**LISTED ENTRIES:**
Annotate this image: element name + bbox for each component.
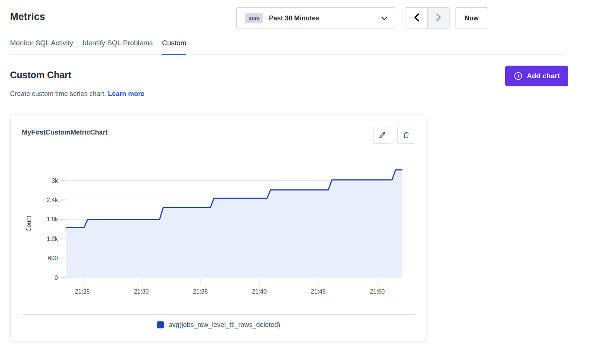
svg-text:21:40: 21:40 (252, 288, 267, 295)
tab-custom[interactable]: Custom (162, 38, 186, 54)
tab-bar: Monitor SQL Activity Identify SQL Proble… (10, 38, 565, 55)
svg-text:1.8k: 1.8k (47, 216, 58, 222)
prev-time-button[interactable] (405, 8, 428, 29)
legend-divider (22, 314, 415, 315)
next-time-button[interactable] (428, 8, 450, 29)
add-chart-button[interactable]: Add chart (505, 66, 568, 86)
chart-card-title: MyFirstCustomMetricChart (22, 129, 108, 136)
plus-circle-icon (514, 72, 523, 80)
svg-text:0: 0 (55, 275, 58, 281)
legend-swatch (157, 321, 164, 328)
chart-legend: avg(jobs_row_level_ttl_rows_deleted) (11, 321, 427, 329)
chart-card-actions (374, 126, 415, 144)
custom-metric-chart: 06001.2k1.8k2.4k3k21:2521:3021:3521:4021… (22, 152, 417, 304)
section-description: Create custom time series chart. Learn m… (10, 90, 144, 98)
now-button-label: Now (465, 14, 479, 22)
svg-text:21:25: 21:25 (75, 288, 90, 295)
time-range-select[interactable]: 30m Past 30 Minutes (236, 7, 396, 29)
time-range-label: Past 30 Minutes (269, 14, 319, 22)
chevron-right-icon (436, 13, 442, 23)
time-range-badge: 30m (245, 13, 263, 23)
svg-text:21:30: 21:30 (134, 288, 149, 295)
legend-label: avg(jobs_row_level_ttl_rows_deleted) (168, 321, 280, 329)
edit-chart-button[interactable] (374, 126, 391, 144)
svg-text:600: 600 (48, 255, 58, 261)
metrics-page: Metrics 30m Past 30 Minutes Now Monitor … (0, 0, 612, 364)
tab-identify-sql-problems[interactable]: Identify SQL Problems (82, 38, 152, 54)
time-pager (405, 7, 450, 29)
svg-text:21:45: 21:45 (311, 288, 326, 295)
svg-text:21:35: 21:35 (193, 288, 208, 295)
now-button[interactable]: Now (455, 7, 488, 29)
section-heading: Custom Chart (10, 70, 71, 80)
svg-text:1.2k: 1.2k (47, 236, 58, 242)
chevron-down-icon (381, 16, 388, 22)
page-title: Metrics (10, 11, 45, 23)
svg-text:2.4k: 2.4k (47, 197, 58, 203)
svg-text:Count: Count (26, 216, 32, 232)
svg-text:21:50: 21:50 (370, 288, 385, 295)
add-chart-label: Add chart (527, 72, 560, 80)
trash-icon (402, 130, 411, 139)
chart-card: MyFirstCustomMetricChart (10, 115, 427, 341)
learn-more-link[interactable]: Learn more (108, 90, 144, 97)
tab-monitor-sql-activity[interactable]: Monitor SQL Activity (10, 38, 73, 54)
svg-text:3k: 3k (52, 178, 58, 184)
chevron-left-icon (414, 13, 419, 23)
pencil-icon (378, 130, 387, 139)
delete-chart-button[interactable] (397, 126, 415, 144)
section-description-text: Create custom time series chart. (10, 90, 106, 97)
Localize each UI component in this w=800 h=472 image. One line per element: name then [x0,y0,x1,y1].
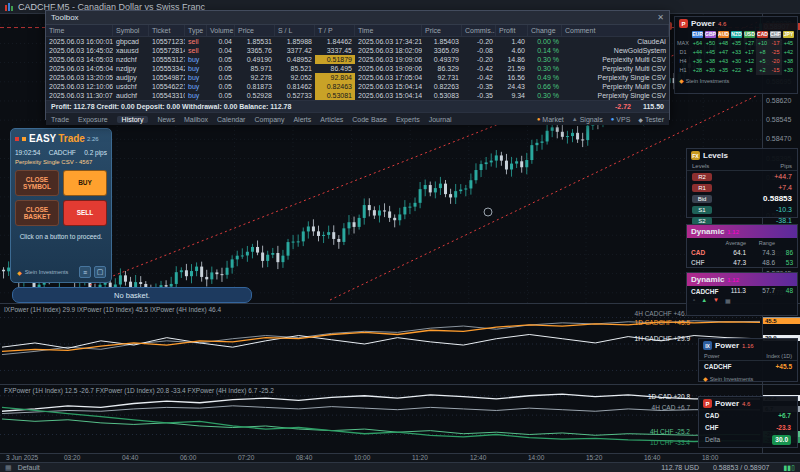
power-value: +8 [756,48,769,57]
time-label: 12:40 [470,454,486,461]
history-row[interactable]: 2025.06.03 13:20:05audjpy105549872buy0.0… [46,73,669,82]
tab-history[interactable]: History [117,116,149,123]
history-row[interactable]: 2025.06.03 11:30:07audchf105543310buy0.0… [46,91,669,100]
history-row[interactable]: 2025.06.03 16:45:02xauusd105572814sell0.… [46,46,669,55]
toolbox-title: Toolbox [51,13,79,22]
currency-cad[interactable]: CAD [757,31,768,38]
column-header[interactable]: Time [355,25,422,36]
service-market[interactable]: ●Market [537,116,564,123]
chart-icon[interactable]: ▦ [725,297,731,304]
fx-levels-header[interactable]: FX Levels [687,149,797,162]
history-row[interactable]: 2025.06.03 14:05:03nzdchf105553127buy0.0… [46,55,669,64]
dynamic-value: 48.6 [746,258,775,268]
profile-selector[interactable]: Default [18,464,40,471]
column-header[interactable]: Comment [562,25,669,36]
column-header[interactable]: Price [422,25,462,36]
equity-value: 115.50 [643,101,664,112]
symbol-label: CADCHF [49,149,76,156]
cell: 2025.06.03 17:05:04 [355,73,422,82]
column-header[interactable]: Volume [207,25,235,36]
cell: 0.49 % [528,73,562,82]
pair-dynamic-header[interactable]: Dynamic 1.12 [687,273,797,286]
ix-power-header[interactable]: IX Power 1.16 [699,339,797,352]
time-axis[interactable]: 3 Jun 202503:2004:4006:0007:2008:4010:00… [0,454,800,462]
history-row[interactable]: 2025.06.03 14:05:04nzdjpy105553342buy0.0… [46,64,669,73]
column-header[interactable]: Commis... [462,25,496,36]
tab-news[interactable]: News [157,116,175,123]
window-splitter[interactable] [0,384,800,385]
column-header[interactable]: Profit [496,25,528,36]
fx-power-bottom-header[interactable]: P Power 4.6 [699,397,797,410]
service-tester[interactable]: ◆Tester [638,116,664,123]
window-splitter[interactable] [0,303,800,304]
cell: 2025.06.03 12:10:06 [46,82,113,91]
time-label: 03:20 [64,454,80,461]
cell: 0.49379 [422,55,462,64]
pair-average: 111.3 [717,286,746,296]
close-icon[interactable]: ✕ [657,13,664,22]
col-pips: Pips [780,163,792,169]
brand-text: Stein Investments [686,78,730,84]
cell: -0.35 [462,91,496,100]
tab-journal[interactable]: Journal [429,116,452,123]
close-basket-button[interactable]: CLOSE BASKET [15,200,59,226]
column-header[interactable]: Time [46,25,113,36]
close-symbol-button[interactable]: CLOSE SYMBOL [15,170,59,196]
cell: 0.05 [207,55,235,64]
down-arrow-icon[interactable]: ▼ [713,297,719,304]
up-arrow-icon[interactable]: ▲ [701,297,707,304]
power-value: +35 [717,66,730,75]
tab-articles[interactable]: Articles [320,116,343,123]
fx-icon: FX [691,151,700,160]
fx-dynamic-header[interactable]: Dynamic 1.12 [687,225,797,238]
tab-calendar[interactable]: Calendar [217,116,245,123]
sell-button[interactable]: SELL [63,200,107,226]
currency-jpy[interactable]: JPY [783,31,794,38]
currency-chf[interactable]: CHF [770,31,781,38]
tab-experts[interactable]: Experts [396,116,420,123]
currency-aud[interactable]: AUD [718,31,729,38]
tab-alerts[interactable]: Alerts [293,116,311,123]
cell: buy [185,55,207,64]
cell: usdchf [113,82,149,91]
currency-nzd[interactable]: NZD [731,31,742,38]
tab-code-base[interactable]: Code Base [352,116,387,123]
level-label: S1 [692,206,712,214]
stein-logo-icon: ◆ [679,77,684,84]
column-header[interactable]: Symbol [113,25,149,36]
currency-usd[interactable]: USD [744,31,755,38]
tab-mailbox[interactable]: Mailbox [184,116,208,123]
fx-power-title: Power [691,19,715,28]
toolbox-titlebar[interactable]: Toolbox ✕ [46,11,669,25]
panel-hint: Click on a button to proceed. [15,233,107,240]
service-vps[interactable]: ●VPS [611,116,631,123]
panel-collapse-icon[interactable]: ▢ [94,266,106,278]
currency-eur[interactable]: EUR [692,31,703,38]
cell: 14.86 [496,55,528,64]
tab-company[interactable]: Company [254,116,284,123]
cell: 105549872 [149,73,185,82]
buy-button[interactable]: BUY [63,170,107,196]
column-header[interactable]: S / L [275,25,315,36]
cell: 85.971 [235,64,275,73]
column-header[interactable]: T / P [315,25,355,36]
column-header[interactable]: Ticket [149,25,185,36]
column-header[interactable]: Type [185,25,207,36]
tab-trade[interactable]: Trade [51,116,69,123]
panel-menu-icon[interactable]: ≡ [79,266,91,278]
service-signals[interactable]: ▲Signals [572,116,603,123]
grid-icon[interactable]: ▦ [5,464,12,472]
connection-icon: ▮▮▯ [783,464,795,472]
fx-power-header[interactable]: P Power 4.6 [675,17,797,30]
cell: NewGoldSystem [562,46,669,55]
column-header[interactable]: Price [235,25,275,36]
column-header[interactable]: Change [528,25,562,36]
power-value: +38 [704,57,717,66]
candle-icon[interactable]: ▫ [693,297,695,304]
col-power: Power [704,353,720,359]
history-row[interactable]: 2025.06.03 12:10:06usdchf105546221buy0.0… [46,82,669,91]
history-row[interactable]: 2025.06.03 16:00:01gbpcad105571231sell0.… [46,37,669,46]
currency-gbp[interactable]: GBP [705,31,716,38]
tab-exposure[interactable]: Exposure [78,116,108,123]
service-label: Signals [580,116,603,123]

**YOUR ASSIGNMENT:** Using the material above, work out how many lines contain the string "splitter". Give the number only.

**EXERCISE OUTPUT:** 2